#### Exercise objective:
Records follow. Print exactly the lines from the one that has "Routen in der Nähe" through the one that has "Als Vice President Project Delivery übernimmt", inclusive, and omit the pictures.

#### The records:
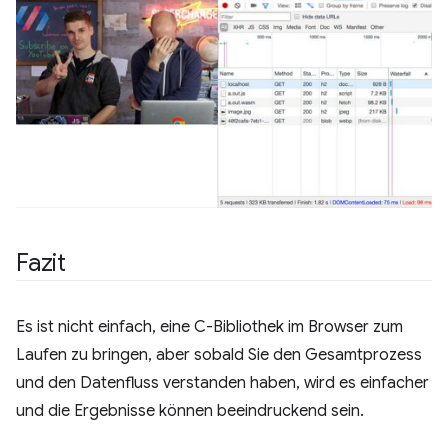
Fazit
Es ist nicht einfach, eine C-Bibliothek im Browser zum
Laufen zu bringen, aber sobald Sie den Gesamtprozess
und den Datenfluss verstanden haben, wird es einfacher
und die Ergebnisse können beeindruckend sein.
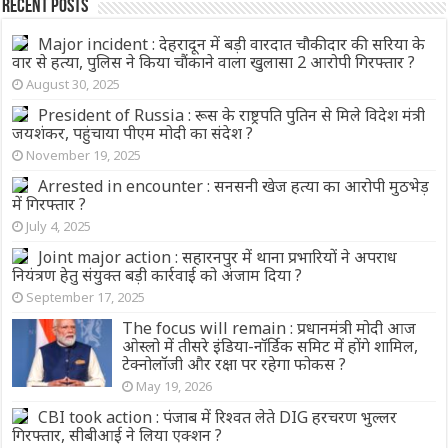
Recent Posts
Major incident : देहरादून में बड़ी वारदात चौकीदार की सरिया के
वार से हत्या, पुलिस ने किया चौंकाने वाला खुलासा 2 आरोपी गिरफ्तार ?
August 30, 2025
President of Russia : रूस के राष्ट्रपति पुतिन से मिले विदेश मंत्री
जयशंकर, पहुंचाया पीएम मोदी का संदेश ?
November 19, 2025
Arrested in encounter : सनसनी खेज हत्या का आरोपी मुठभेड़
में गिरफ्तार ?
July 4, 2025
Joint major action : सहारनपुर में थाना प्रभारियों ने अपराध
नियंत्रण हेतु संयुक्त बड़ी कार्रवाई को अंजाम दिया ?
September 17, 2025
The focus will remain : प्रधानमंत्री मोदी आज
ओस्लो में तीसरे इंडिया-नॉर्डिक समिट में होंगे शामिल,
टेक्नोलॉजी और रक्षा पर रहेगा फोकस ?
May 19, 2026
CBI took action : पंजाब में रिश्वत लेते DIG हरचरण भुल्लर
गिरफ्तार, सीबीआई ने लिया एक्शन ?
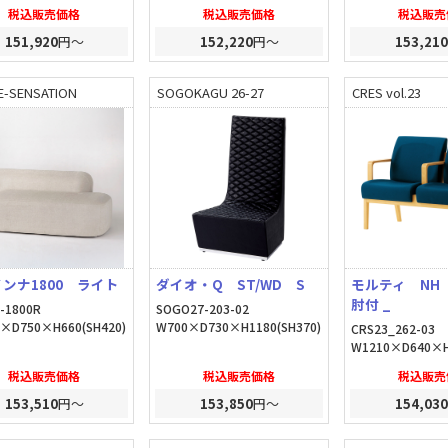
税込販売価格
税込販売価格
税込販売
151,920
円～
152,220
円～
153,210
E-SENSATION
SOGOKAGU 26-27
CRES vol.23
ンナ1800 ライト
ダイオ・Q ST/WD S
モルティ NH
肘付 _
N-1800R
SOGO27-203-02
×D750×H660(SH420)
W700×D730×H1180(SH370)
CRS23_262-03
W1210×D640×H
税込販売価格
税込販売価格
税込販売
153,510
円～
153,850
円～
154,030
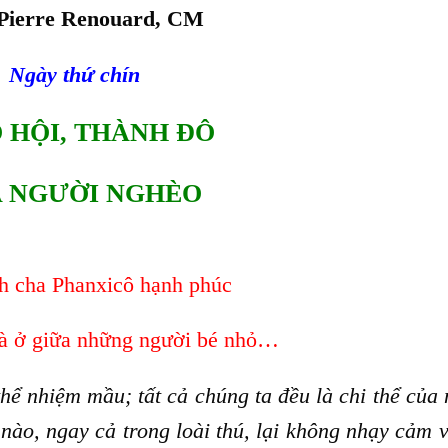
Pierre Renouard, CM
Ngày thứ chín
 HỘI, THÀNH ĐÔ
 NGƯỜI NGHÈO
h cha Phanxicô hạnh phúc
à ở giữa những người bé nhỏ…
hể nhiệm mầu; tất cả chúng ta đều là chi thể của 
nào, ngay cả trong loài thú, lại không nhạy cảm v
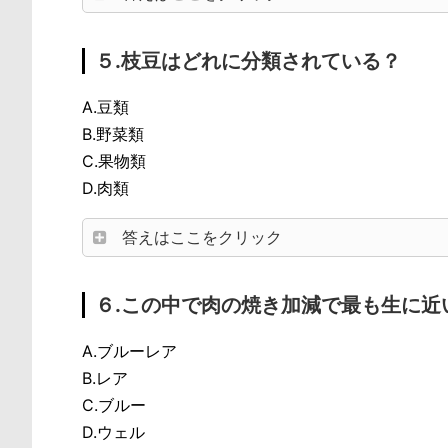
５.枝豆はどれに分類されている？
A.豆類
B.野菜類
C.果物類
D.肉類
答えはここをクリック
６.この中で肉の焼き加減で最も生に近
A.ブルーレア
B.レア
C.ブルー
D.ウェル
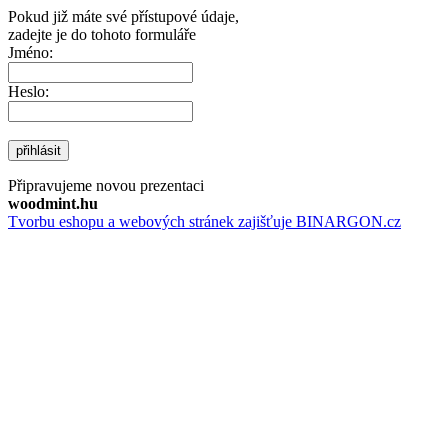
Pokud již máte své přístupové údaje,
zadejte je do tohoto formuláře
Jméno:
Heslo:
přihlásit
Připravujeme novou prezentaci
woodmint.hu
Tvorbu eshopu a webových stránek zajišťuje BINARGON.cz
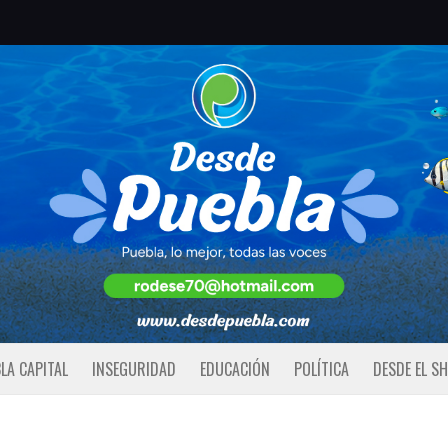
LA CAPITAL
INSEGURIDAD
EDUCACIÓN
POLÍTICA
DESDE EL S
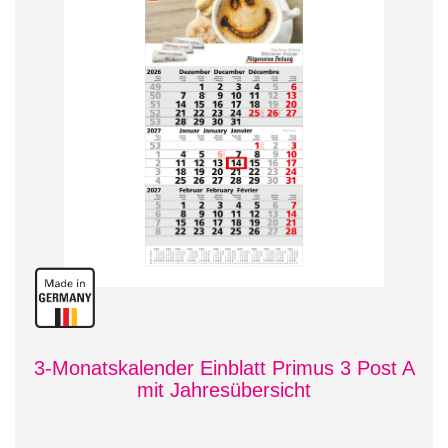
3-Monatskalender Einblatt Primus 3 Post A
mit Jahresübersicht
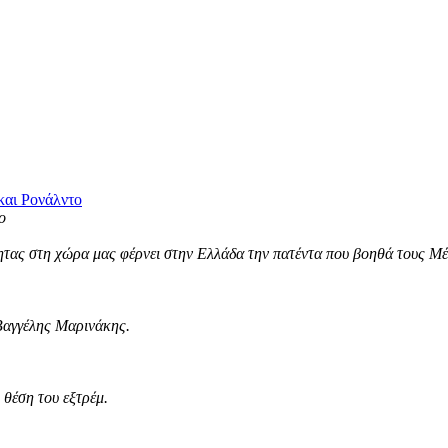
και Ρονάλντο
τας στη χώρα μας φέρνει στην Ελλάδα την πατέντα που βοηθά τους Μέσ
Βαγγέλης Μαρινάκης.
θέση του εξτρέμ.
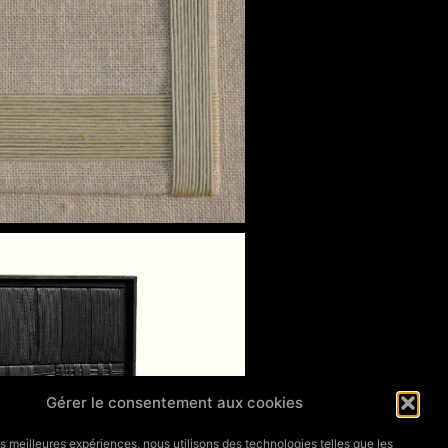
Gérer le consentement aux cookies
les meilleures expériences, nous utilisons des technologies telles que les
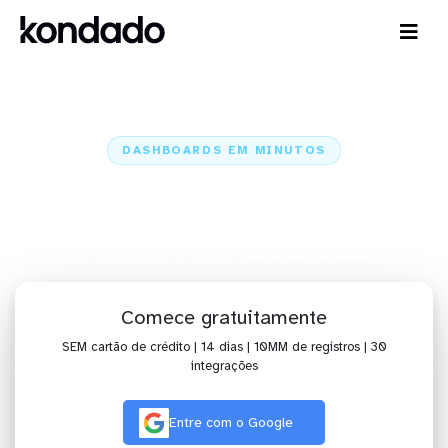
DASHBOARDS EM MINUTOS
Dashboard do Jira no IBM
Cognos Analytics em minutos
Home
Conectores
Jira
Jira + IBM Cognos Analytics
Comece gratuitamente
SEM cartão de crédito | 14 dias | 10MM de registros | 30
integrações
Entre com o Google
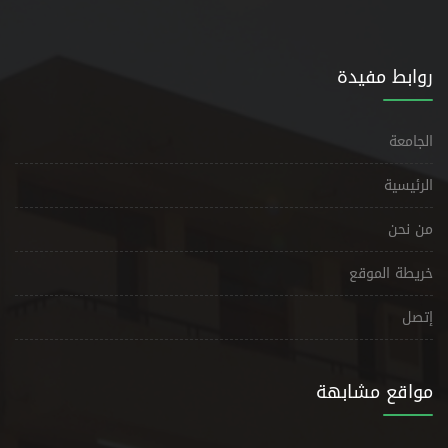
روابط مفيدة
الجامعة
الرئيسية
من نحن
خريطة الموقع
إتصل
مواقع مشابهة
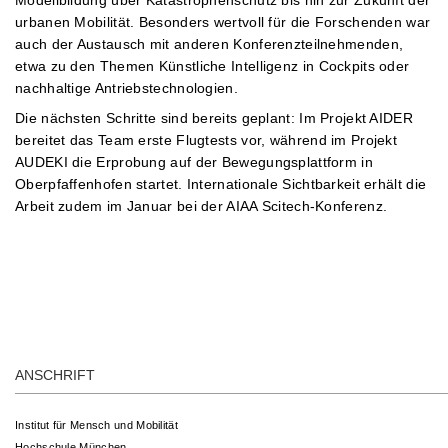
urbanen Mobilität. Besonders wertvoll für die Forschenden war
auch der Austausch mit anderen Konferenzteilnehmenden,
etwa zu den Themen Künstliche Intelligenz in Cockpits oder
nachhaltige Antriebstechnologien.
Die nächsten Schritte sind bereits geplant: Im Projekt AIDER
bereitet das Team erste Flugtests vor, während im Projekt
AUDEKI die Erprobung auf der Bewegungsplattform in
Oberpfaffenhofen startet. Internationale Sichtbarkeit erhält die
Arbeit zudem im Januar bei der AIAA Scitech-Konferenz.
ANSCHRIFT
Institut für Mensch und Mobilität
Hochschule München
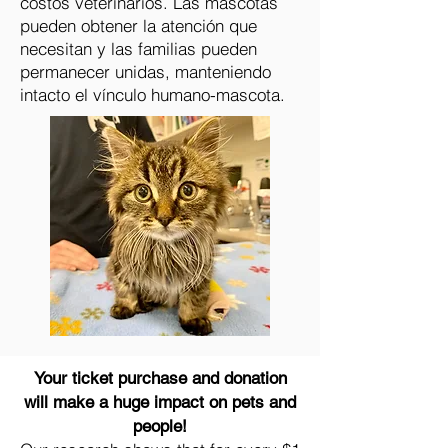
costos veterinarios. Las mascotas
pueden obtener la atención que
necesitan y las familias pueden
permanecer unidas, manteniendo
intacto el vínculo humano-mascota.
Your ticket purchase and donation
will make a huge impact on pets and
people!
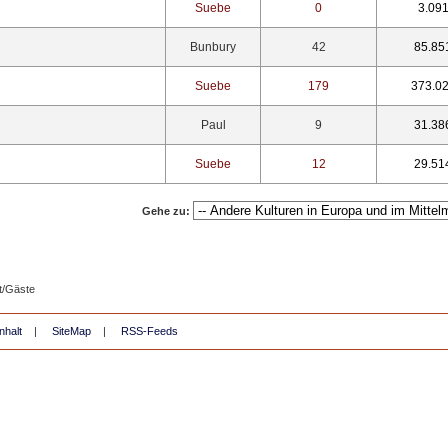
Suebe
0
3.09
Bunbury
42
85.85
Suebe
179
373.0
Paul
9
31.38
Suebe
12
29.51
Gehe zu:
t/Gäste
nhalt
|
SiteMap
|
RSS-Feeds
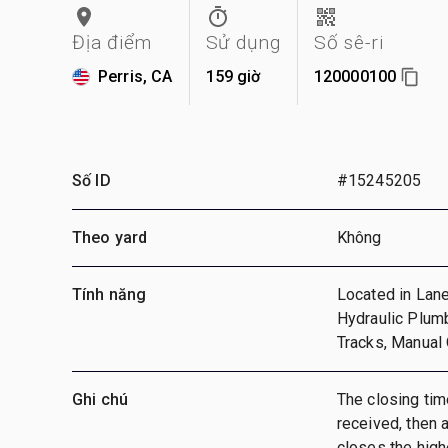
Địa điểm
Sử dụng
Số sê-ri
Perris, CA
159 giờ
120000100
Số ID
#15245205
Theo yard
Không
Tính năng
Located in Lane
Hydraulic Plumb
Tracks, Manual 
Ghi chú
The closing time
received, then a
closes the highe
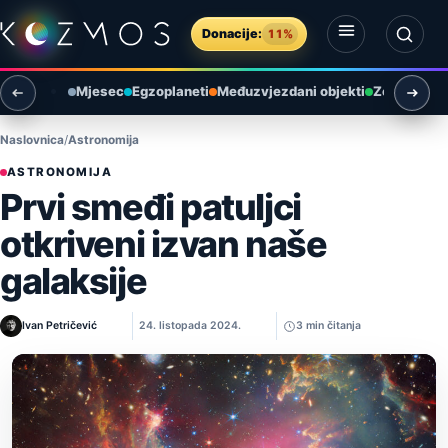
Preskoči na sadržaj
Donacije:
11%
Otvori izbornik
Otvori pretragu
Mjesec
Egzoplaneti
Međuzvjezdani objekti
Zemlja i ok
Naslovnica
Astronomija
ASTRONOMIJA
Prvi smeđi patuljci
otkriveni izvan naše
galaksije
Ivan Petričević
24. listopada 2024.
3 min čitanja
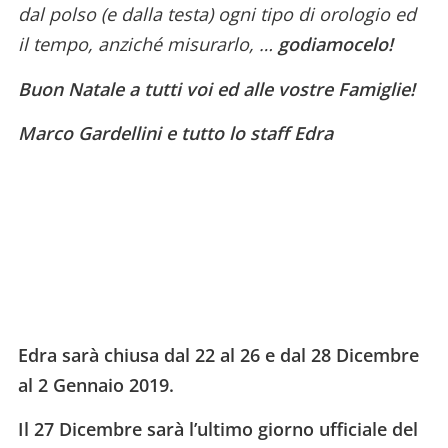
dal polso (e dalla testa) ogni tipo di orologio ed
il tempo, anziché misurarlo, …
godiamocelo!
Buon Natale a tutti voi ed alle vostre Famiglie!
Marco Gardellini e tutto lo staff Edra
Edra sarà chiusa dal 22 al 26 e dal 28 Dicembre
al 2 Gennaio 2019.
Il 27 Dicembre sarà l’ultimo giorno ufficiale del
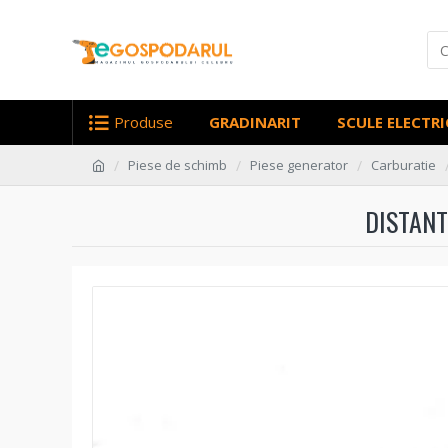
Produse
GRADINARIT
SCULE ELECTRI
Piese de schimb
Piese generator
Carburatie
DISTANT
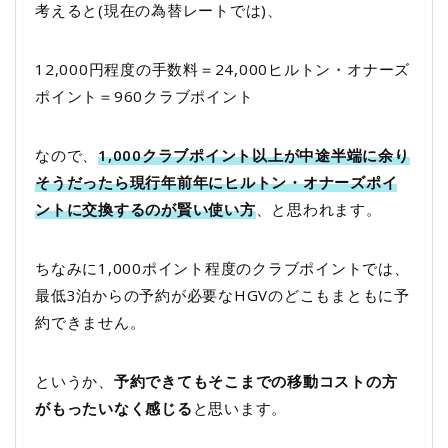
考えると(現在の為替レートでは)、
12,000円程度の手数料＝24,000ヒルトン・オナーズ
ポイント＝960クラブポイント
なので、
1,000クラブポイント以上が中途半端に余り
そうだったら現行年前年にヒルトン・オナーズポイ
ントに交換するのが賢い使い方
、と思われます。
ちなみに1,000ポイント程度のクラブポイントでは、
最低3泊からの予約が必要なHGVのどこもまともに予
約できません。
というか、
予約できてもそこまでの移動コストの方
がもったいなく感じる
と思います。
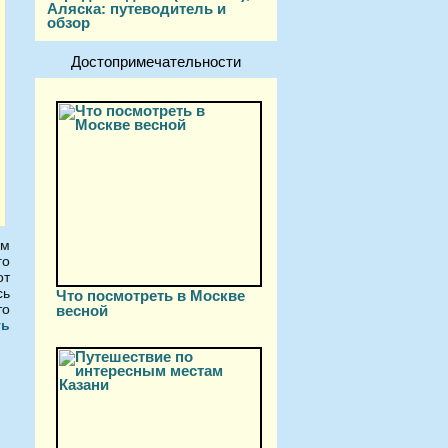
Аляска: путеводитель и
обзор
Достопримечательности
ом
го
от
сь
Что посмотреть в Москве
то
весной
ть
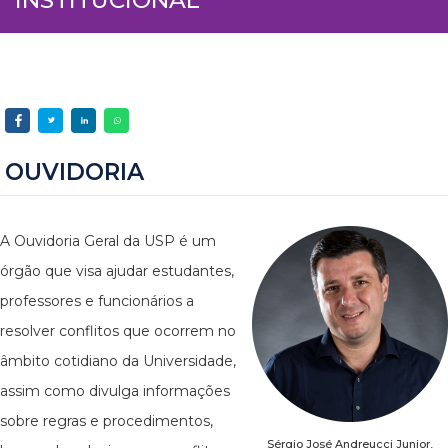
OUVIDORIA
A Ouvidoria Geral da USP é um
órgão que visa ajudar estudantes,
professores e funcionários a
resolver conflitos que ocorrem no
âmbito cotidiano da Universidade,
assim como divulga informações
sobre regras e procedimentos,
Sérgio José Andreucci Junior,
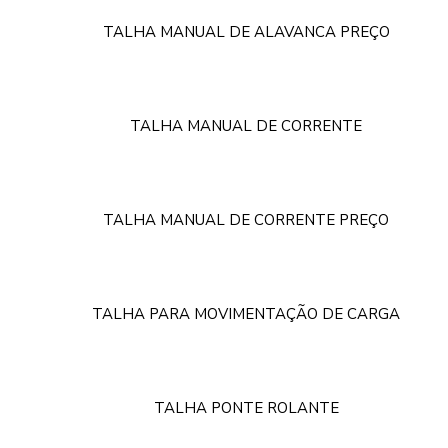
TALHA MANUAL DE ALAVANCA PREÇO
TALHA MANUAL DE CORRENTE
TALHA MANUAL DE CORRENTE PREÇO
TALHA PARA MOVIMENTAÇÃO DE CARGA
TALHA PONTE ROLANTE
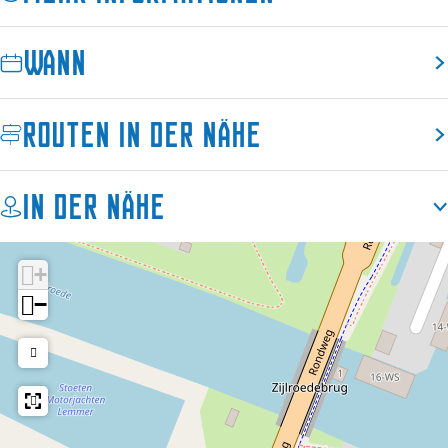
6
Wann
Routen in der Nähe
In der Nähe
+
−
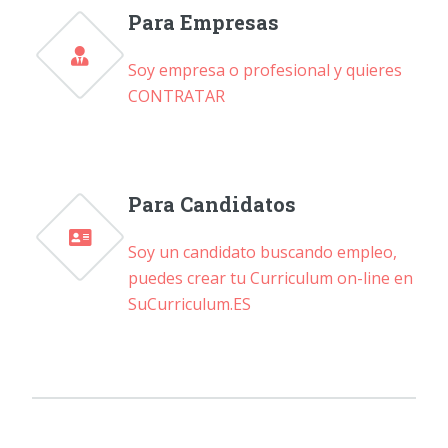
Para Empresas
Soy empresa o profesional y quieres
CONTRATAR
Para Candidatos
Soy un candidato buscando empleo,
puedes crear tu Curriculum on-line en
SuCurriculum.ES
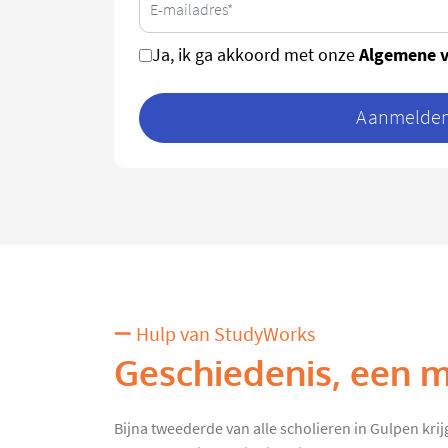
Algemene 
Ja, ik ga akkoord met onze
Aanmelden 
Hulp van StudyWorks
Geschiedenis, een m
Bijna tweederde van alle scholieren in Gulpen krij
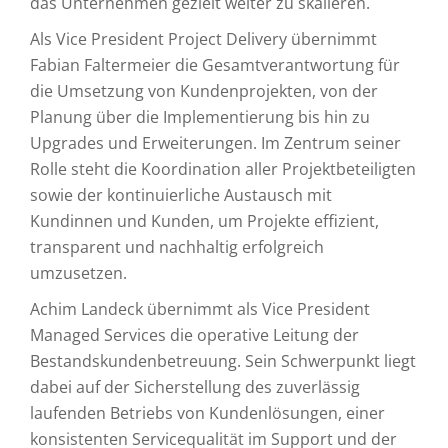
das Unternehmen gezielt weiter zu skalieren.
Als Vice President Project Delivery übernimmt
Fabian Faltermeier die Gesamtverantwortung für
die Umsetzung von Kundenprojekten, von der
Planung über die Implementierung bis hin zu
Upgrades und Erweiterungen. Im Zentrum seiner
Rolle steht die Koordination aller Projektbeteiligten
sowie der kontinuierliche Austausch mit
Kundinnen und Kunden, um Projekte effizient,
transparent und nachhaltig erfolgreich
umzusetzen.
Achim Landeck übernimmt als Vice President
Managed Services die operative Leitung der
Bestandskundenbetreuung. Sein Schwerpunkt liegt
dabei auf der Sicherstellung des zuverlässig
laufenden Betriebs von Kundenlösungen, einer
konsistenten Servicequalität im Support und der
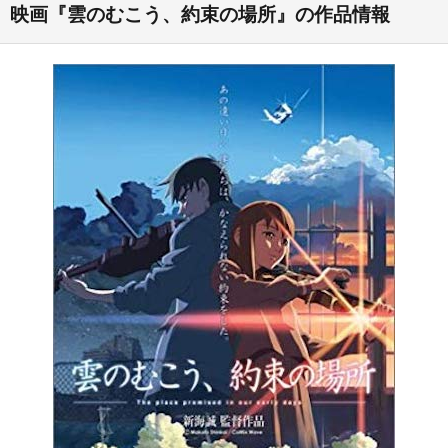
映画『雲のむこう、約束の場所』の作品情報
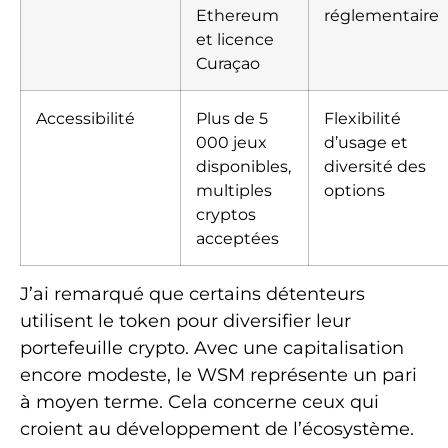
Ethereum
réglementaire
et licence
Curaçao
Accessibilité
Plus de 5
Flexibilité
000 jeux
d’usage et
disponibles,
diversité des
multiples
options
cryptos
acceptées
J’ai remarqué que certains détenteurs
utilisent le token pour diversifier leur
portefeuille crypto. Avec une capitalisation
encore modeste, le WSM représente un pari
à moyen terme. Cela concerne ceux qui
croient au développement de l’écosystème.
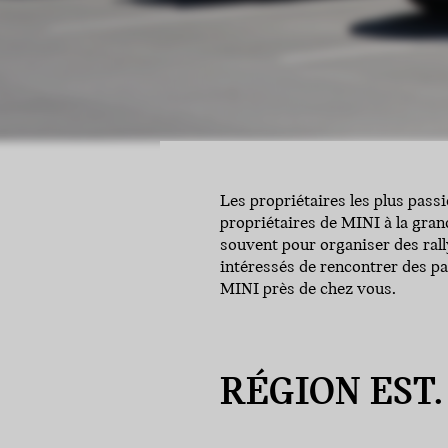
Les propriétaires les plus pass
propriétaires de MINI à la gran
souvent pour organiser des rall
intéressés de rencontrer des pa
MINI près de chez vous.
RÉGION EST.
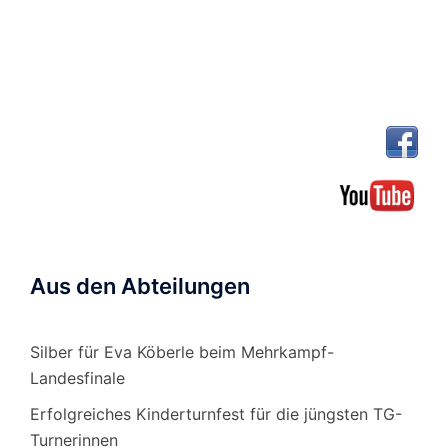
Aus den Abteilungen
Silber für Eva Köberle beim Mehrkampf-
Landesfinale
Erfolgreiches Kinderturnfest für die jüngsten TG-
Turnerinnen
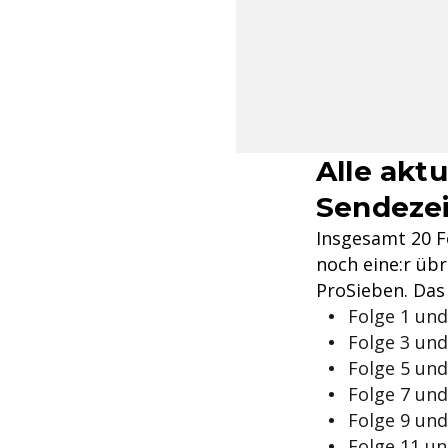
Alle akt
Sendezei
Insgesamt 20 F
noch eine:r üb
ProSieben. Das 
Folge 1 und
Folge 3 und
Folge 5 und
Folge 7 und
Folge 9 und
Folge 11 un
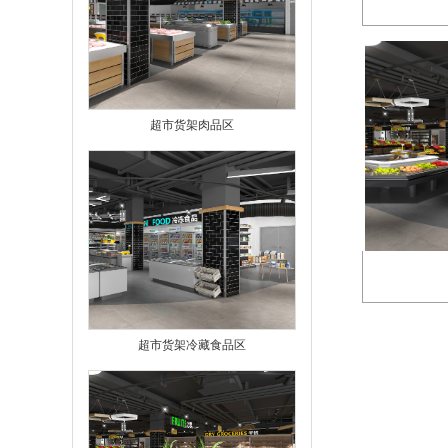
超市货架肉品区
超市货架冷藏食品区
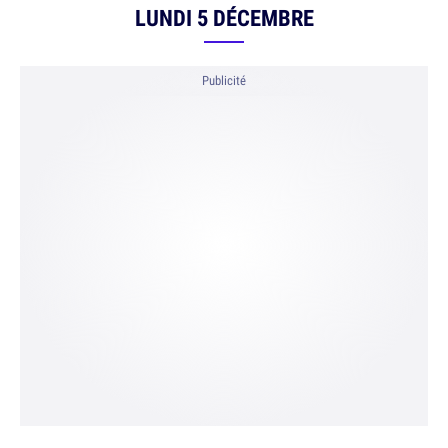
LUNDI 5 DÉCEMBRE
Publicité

#### Reply to the exercise:
Routen in der Nähe
In der Nähe
+
−
Para Empresas
Soy empresa o profesional y quieres
CONTRATAR
Para Candidatos
Soy un candidato buscando empleo,
puedes crear tu Curriculum on-line en
SuCurriculum.ES
Algemene 
Ja, ik ga akkoord met onze
Aanmelden 
Hulp van StudyWorks
Geschiedenis, een m
Bijna tweederde van alle scholieren in Gulpen krij
das Unternehmen gezielt weiter zu skalieren.
Als Vice President Project Delivery übernimmt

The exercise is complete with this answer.